▽

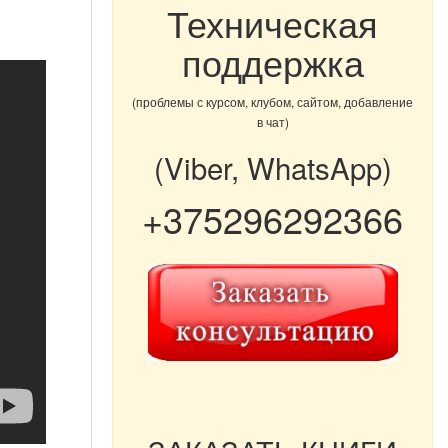
Техническая
поддержка
(проблемы с курсом, клубом, сайтом, добавление
в чат)
(Viber, WhatsApp)
+375296292366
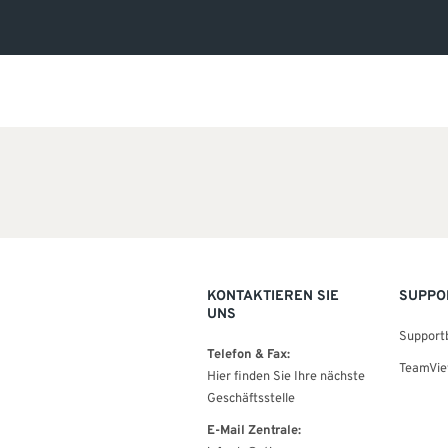
KONTAKTIEREN SIE
SUPPO
UNS
Support
Telefon & Fax:
TeamVie
Hier finden Sie Ihre nächste
Geschäftsstelle
E-Mail Zentrale:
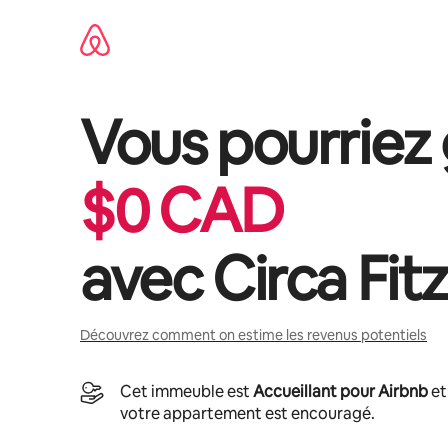
Aller
directement
au
contenu
Vous pourriez
$
0
CAD
avec
Circa Fit
Découvrez comment on estime les revenus potentiels
Cet immeuble est
Accueillant pour Airbnb
et
votre appartement est encouragé.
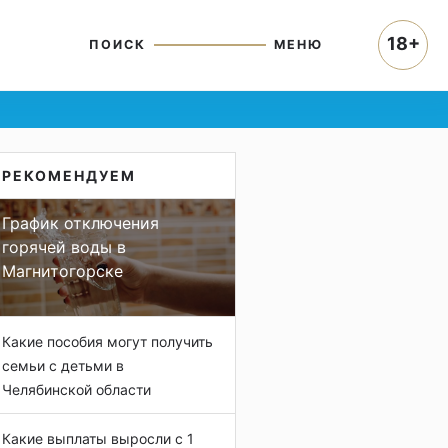
18+
ПОИСК
МЕНЮ
РЕКОМЕНДУЕМ
График отключения
горячей воды в
Магнитогорске
Какие пособия могут получить
семьи с детьми в
Челябинской области
Какие выплаты выросли с 1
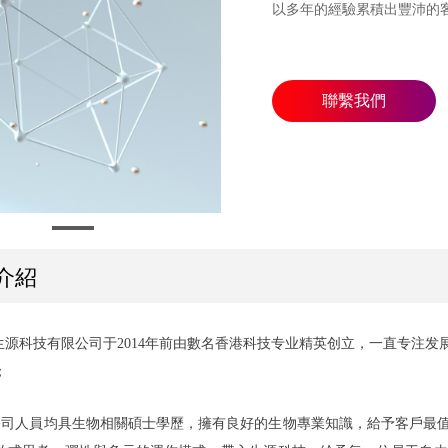
以多年的經驗累積出豐沛的
聯繫我們
介紹
 生源科技有限公司于2014年前由數名香港科技专业精英创立，一直专注
；
 公司人員均具生物相關碩士學歷，擁有良好的生物專業知識，給予客戶最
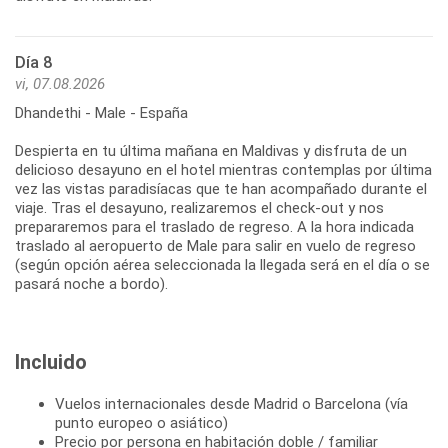
Día 8
vi, 07.08.2026
Dhandethi - Male - España
Despierta en tu última mañana en Maldivas y disfruta de un
delicioso desayuno en el hotel mientras contemplas por última
vez las vistas paradisíacas que te han acompañado durante el
viaje. Tras el desayuno, realizaremos el check-out y nos
prepararemos para el traslado de regreso. A la hora indicada
traslado al aeropuerto de Male para salir en vuelo de regreso
(según opción aérea seleccionada la llegada será en el día o se
pasará noche a bordo).
Incluido
Vuelos internacionales desde Madrid o Barcelona (vía
punto europeo o asiático)
Precio por persona en habitación doble / familiar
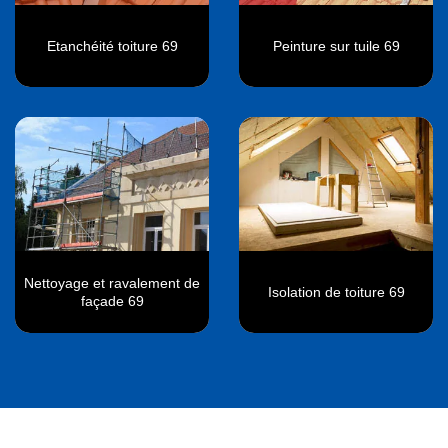
Etanchéité toiture 69
Peinture sur tuile 69
Nettoyage et ravalement de
Isolation de toiture 69
façade 69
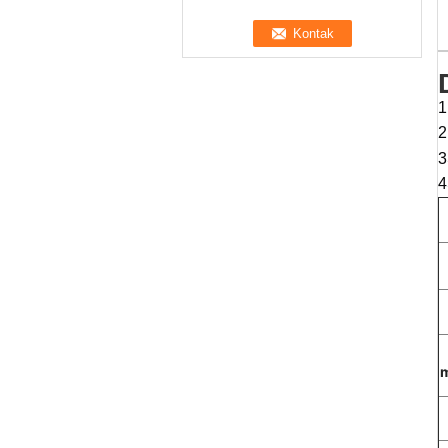
1
2
3
4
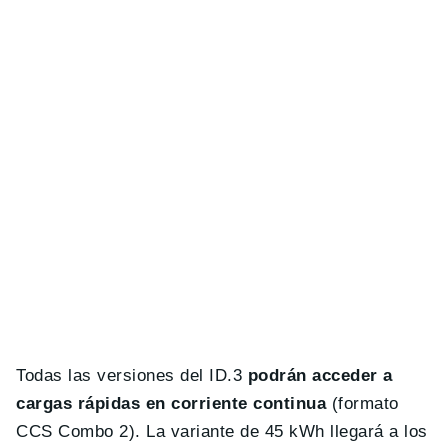
Todas las versiones del ID.3
podrán acceder a
cargas rápidas en corriente continua
(formato
CCS Combo 2). La variante de 45 kWh llegará a los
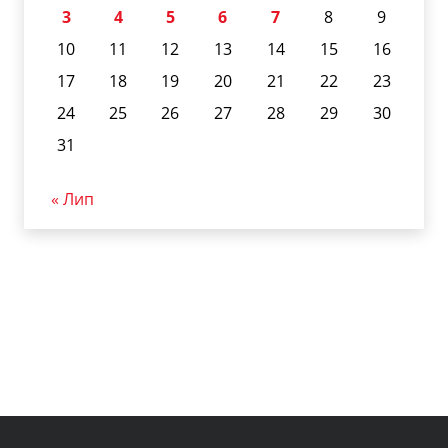
3
4
5
6
7
8
9
10
11
12
13
14
15
16
17
18
19
20
21
22
23
24
25
26
27
28
29
30
31
« Лип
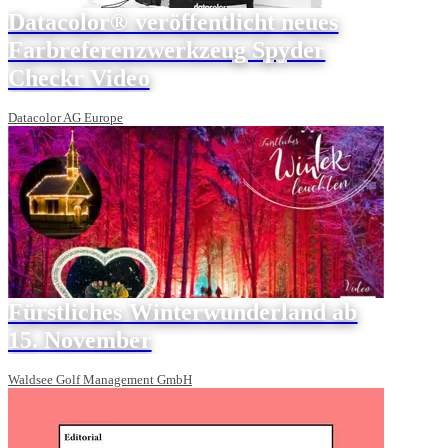
Datacolor® veröffentlicht neues
Farbreferenzwerkzeug Spyder
Checkr Video
Datacolor AG Europe
Fürstliches Winterwunderland ab
15. November
Waldsee Golf Management GmbH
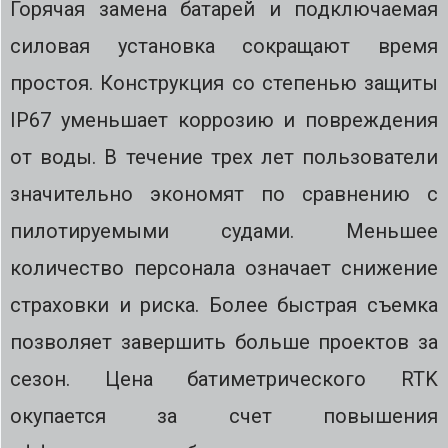
Горячая замена батарей и подключаемая
силовая установка сокращают время
простоя. Конструкция со степенью защиты
IP67 уменьшает коррозию и повреждения
от воды. В течение трех лет пользователи
значительно экономят по сравнению с
пилотируемыми судами. Меньшее
количество персонала означает снижение
страховки и риска. Более быстрая съемка
позволяет завершить больше проектов за
сезон. Цена батиметрического RTK
окупается за счет повышения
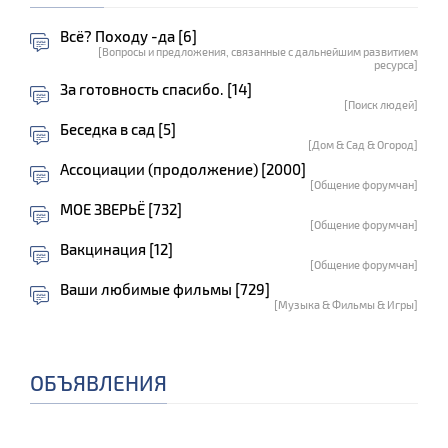
Всё? Походу -да [6]
[Вопросы и предложения, связанные с дальнейшим развитием
ресурса]
За готовность спасибо. [14]
[Поиск людей]
Беседка в сад [5]
[Дом & Сад & Огород]
Ассоциации (продолжение) [2000]
[Общение форумчан]
МОЕ ЗВЕРЬЁ [732]
[Общение форумчан]
Вакцинация [12]
[Общение форумчан]
Ваши любимые фильмы [729]
[Музыка & Фильмы & Игры]
ОБЪЯВЛЕНИЯ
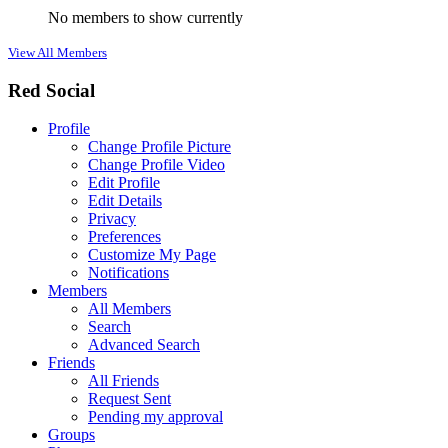
No members to show currently
View All Members
Red Social
Profile
Change Profile Picture
Change Profile Video
Edit Profile
Edit Details
Privacy
Preferences
Customize My Page
Notifications
Members
All Members
Search
Advanced Search
Friends
All Friends
Request Sent
Pending my approval
Groups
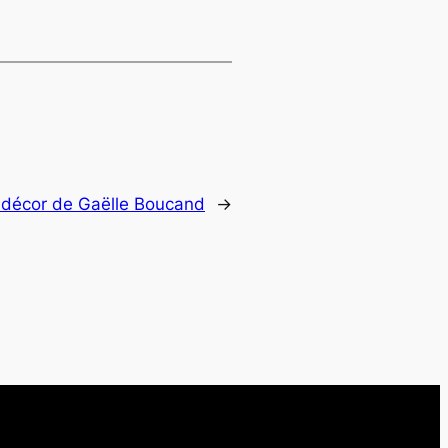
décor de Gaëlle Boucand
→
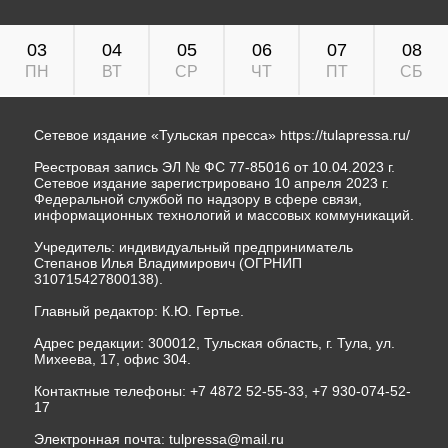
03
04
05
06
07
08
ПН
ВТ
СР
ЧТ
ПТ
СБ
Сетевое издание «Тульская пресса»
https://tulapressa.ru/
Реестровая запись ЭЛ № ФС 77-85016 от 10.04.2023 г.
Сетевое издание зарегистрировано 10 апреля 2023 г.
Федеральной службой по надзору в сфере связи,
информационных технологий и массовых коммуникаций.
Учредитель: индивидуальный предприниматель
Степанов Илья Владимирович (ОГРНИП
310715427800138).
Главный редактор: К.Ю. Гертье.
Адрес редакции: 300012, Тульская область, г. Тула, ул.
Михеева, 17, офис 304.
Контактные телефоны: +7 4872 52-55-33, +7 930-074-52-
17
Электронная почта:
tulpressa@mail.ru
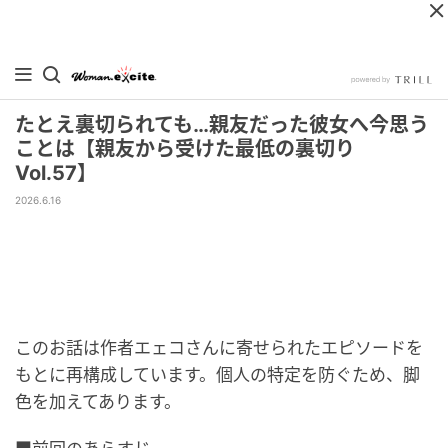
たとえ裏切られても…親友だった彼女へ今思う
ことは【親友から受けた最低の裏切り
Vol.57】
2026.6.16
このお話は作者エェコさんに寄せられたエピソードを
もとに再構成しています。個人の特定を防ぐため、脚
色を加えてあります。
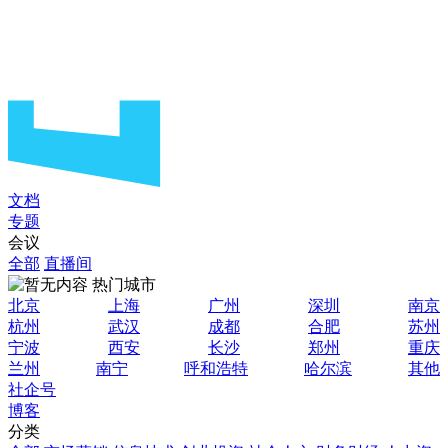
文档
专题
会议
全部
直播间
热门城市
北京
上海
广州
深圳
南京
杭州
武汉
成都
合肥
苏州
宁波
西安
长沙
郑州
重庆
兰州
南宁
呼和浩特
哈尔滨
其他
社企号
博客
分类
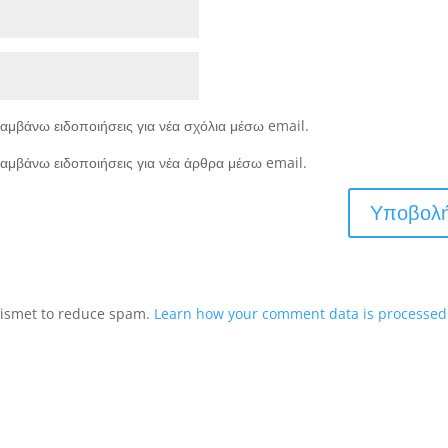
αμβάνω ειδοποιήσεις για νέα σχόλια μέσω email.
αμβάνω ειδοποιήσεις για νέα άρθρα μέσω email.
Akismet to reduce spam.
Learn how your comment data is processed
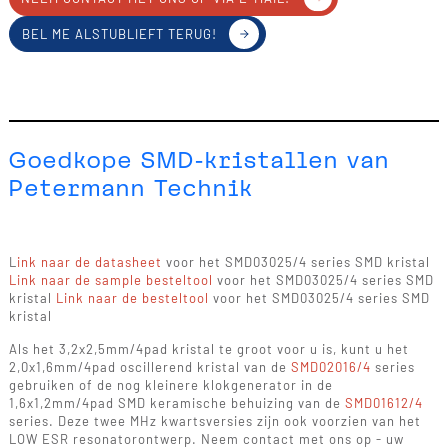
BEL ME ALSTUBLIEFT TERUG!
Goedkope SMD-kristallen van
Petermann Technik
L
ink naar de datasheet
voor het SMD03025/4 series SMD kristal
Link naar de sample besteltool
voor het SMD03025/4 series SMD
kristal
Link naar de besteltool
voor het SMD03025/4 series SMD
kristal
Als het 3,2x2,5mm/4pad kristal te groot voor u is, kunt u het
2,0x1,6mm/4pad oscillerend kristal van de
SMD02016/4
series
gebruiken of de nog kleinere klokgenerator in de
1,6x1,2mm/4pad SMD keramische behuizing van de
SMD01612/4
series. Deze twee MHz kwartsversies zijn ook voorzien van het
LOW ESR resonatorontwerp. Neem contact met ons op - uw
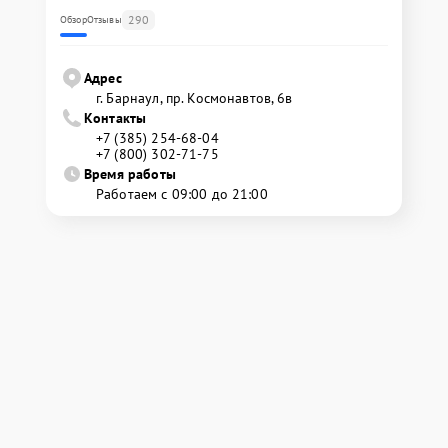
290
Обзор
Отзывы
Адрес
г. Барнаул, ​пр. Космонавтов, 6в
Контакты
+7 (385) 254-68-04
+7 (800) 302-71-75
Время работы
Работаем с 09:00 до 21:00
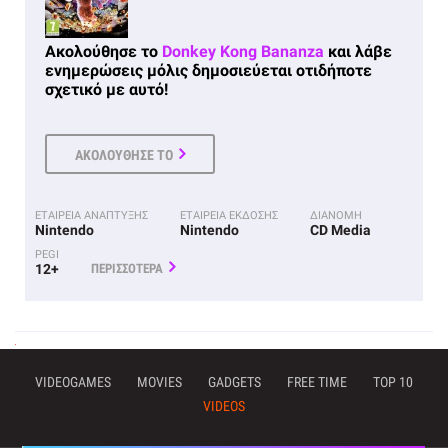
Ακολούθησε το
Donkey Kong Bananza
και λάβε
ενημερώσεις μόλις δημοσιεύεται οτιδήποτε
σχετικό με αυτό!
ΑΚΟΛΟΥΘΗΣΕ ΤΟ
ΕΤΑΙΡΕΙΑ ΑΝΑΠΤΥΞΗΣ
ΕΤΑΙΡΕΙΑ ΕΚΔΟΣΗΣ
ΔΙΑΝΟΜΗ
Nintendo
Nintendo
CD Media
PEGI
12+
ΠΕΡΙΣΣΟΤΕΡΑ
VIDEOGAMES
MOVIES
GADGETS
FREE TIME
TOP 10
VIDEOS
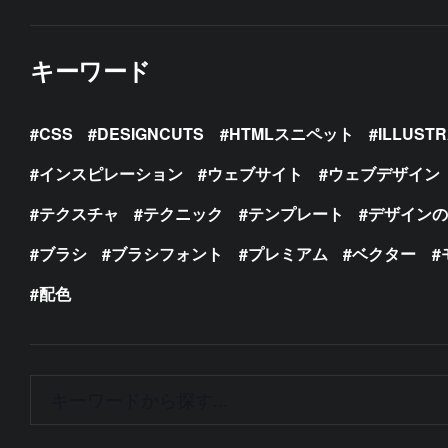
キーワード
CSS
DESIGNCUTS
HTMLスニペット
ILLUST
インスピレーション
ウェブサイト
ウェブデザイン
テクスチャ
テクニック
テンプレート
デザイン
ブラシ
ブラシフォント
プレミアム
ベクター
配色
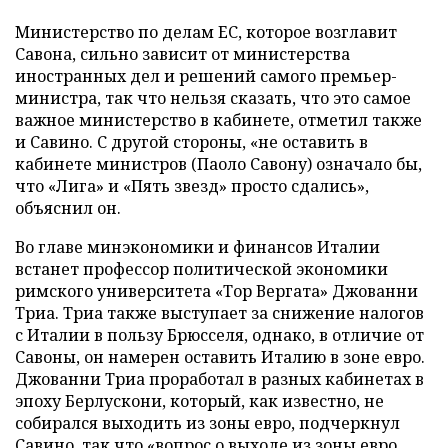
Министерство по делам ЕС, которое возглавит
Савона, сильно зависит от министерства
иностранных дел и решений самого премьер-
министра, так что нельзя сказать, что это самое
важное министерство в кабинете, отметил также
и Савино. С другой стороны, «не оставить в
кабинете министров (Паоло Савону) означало бы,
что «Лига» и «Пять звезд» просто сдались»,
объяснил он.
Во главе минэкономики и финансов Италии
встанет профессор политической экономики
римского университета «Тор Вергата» Джованни
Триа. Триа также выступает за снижение налогов
с Италии в пользу Брюсселя, однако, в отличие от
Савоны, он намерен оставить Италию в зоне евро.
Джованни Триа проработал в разных кабинетах в
эпоху Берлускони, который, как известно, не
собирался выходить из зоны евро, подчеркнул
Савино, так что «вопрос о выходе из зоны евро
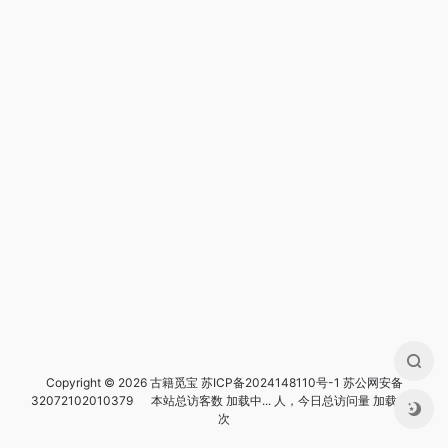
Copyright © 2026 古籍觅宝
苏ICP备2024148110号-1
苏公网安备
32072102010379
本站总访客数
加载中...
人，今日总访问量
加载中...
次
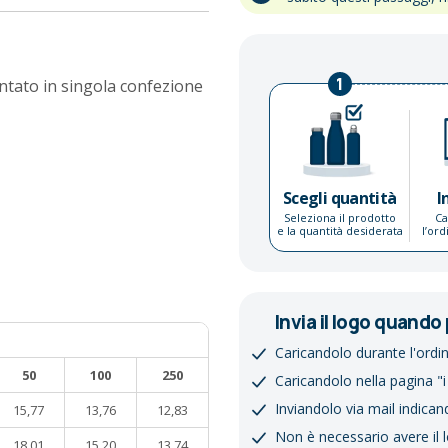
1
entato in singola confezione
Scegli quantità
I
Seleziona il prodotto
Ca
e la quantità desiderata
l’or
Invia il logo quando 
Caricandolo durante l'ordi
50
100
250
Caricandolo nella pagina "i
Inviandolo via mail indican
15,77
13,76
12,83
Non è necessario avere il 
18,01
15,20
13,74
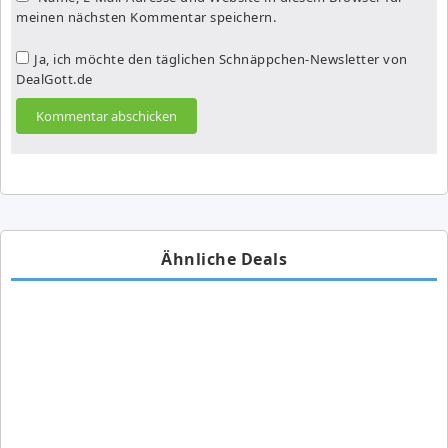
meinen nächsten Kommentar speichern.
Ja, ich möchte den täglichen Schnäppchen-Newsletter von
DealGott.de
Ähnliche Deals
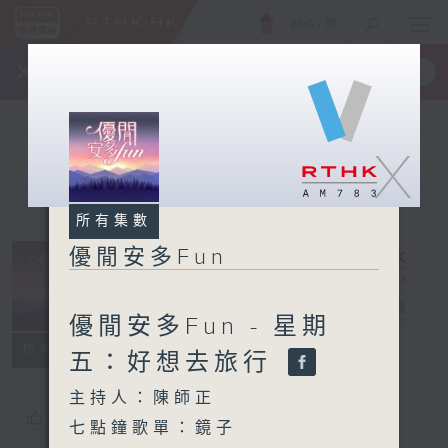
ENG
/
簡
×
全新 RTHK On The Go
取得
一手掌握 RTHK 電台、電視節目
X
所有集數
優閒安多Fun
優閒安多Fun
電台直播
優閒安多Fun - 星期
所有集數
五：好想去旅行
主持人：陳師正
您喜歡這個節目嗎?
七點鐘歌單：鏡子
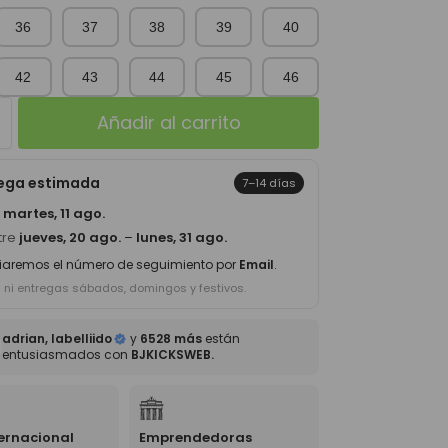
36
37
38
39
40
42
43
44
45
46
Añadir al carrito
rega estimada
7–14 días
a
martes, 11 ago.
tre
jueves, 20 ago.
–
lunes, 31 ago.
iaremos el número de seguimiento por
Email
.
s ni entregas sábados, domingos y festivos.
adrian, labelliido
y
6528 más
están
entusiasmados con
BJKICKSWEB.
ternacional
Emprendedoras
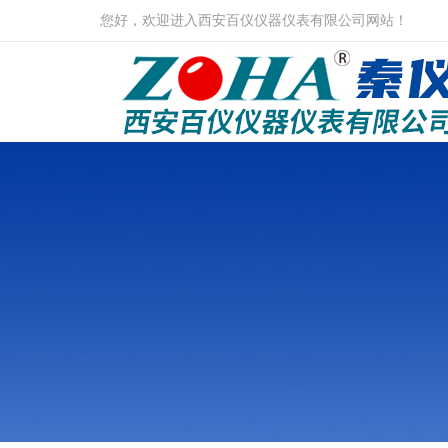
您好，欢迎进入西安百仪仪器仪表有限公司网站！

△

Write out the lines of the entries above exactly, beginning with the first and ending with the line that contains "Fürstliches Winterwunderland ab". No picture goes in.

- _Task answer_
Техническая
поддержка
(проблемы с курсом, клубом, сайтом, добавление
в чат)
(Viber, WhatsApp)
+375296292366
KONTAKTIEREN SIE
SUPPO
UNS
Support
Telefon & Fax:
TeamVie
Hier finden Sie Ihre nächste
Geschäftsstelle
E-Mail Zentrale:
Aller
directement
au
contenu
Vous pourriez
$
0
CAD
avec
Circa Fit
Découvrez comment on estime les revenus potentiels
Cet immeuble est
Accueillant pour Airbnb
et
votre appartement est encouragé.
18+
ПОИСК
МЕНЮ
РЕКОМЕНДУЕМ
График отключения
горячей воды в
Магнитогорске
Какие пособия могут получить
семьи с детьми в
Челябинской области
Какие выплаты выросли с 1
以多年的經驗累積出豐沛的
聯繫我們
介紹
 生源科技有限公司于2014年前由數名香港科技专业精英创立，一直专注
；
 公司人員均具生物相關碩士學歷，擁有良好的生物專業知識，給予客戶最
Día 8
vi, 07.08.2026
Dhandethi - Male - España
Despierta en tu última mañana en Maldivas y disfruta de un
delicioso desayuno en el hotel mientras contemplas por última
vez las vistas paradisíacas que te han acompañado durante el
viaje. Tras el desayuno, realizaremos el check-out y nos
prepararemos para el traslado de regreso. A la hora indicada
traslado al aeropuerto de Male para salir en vuelo de regreso
(según opción aérea seleccionada la llegada será en el día o se
pasará noche a bordo).
Incluido
Vuelos internacionales desde Madrid o Barcelona (vía
punto europeo o asiático)
Precio por persona en habitación doble / familiar
Etanchéité toiture 69
Peinture sur tuile 69
Nettoyage et ravalement de
Isolation de toiture 69
façade 69
1
2
3
4
Todas las versiones del ID.3
podrán acceder a
cargas rápidas en corriente continua
(formato
CCS Combo 2). La variante de 45 kWh llegará a los
3
4
5
6
7
8
9
10
11
12
13
14
15
16
17
18
19
20
21
22
23
24
25
26
27
28
29
30
31
« Лип
Datacolor® veröffentlicht neues
Farbreferenzwerkzeug Spyder
Checkr Video
Datacolor AG Europe
Fürstliches Winterwunderland ab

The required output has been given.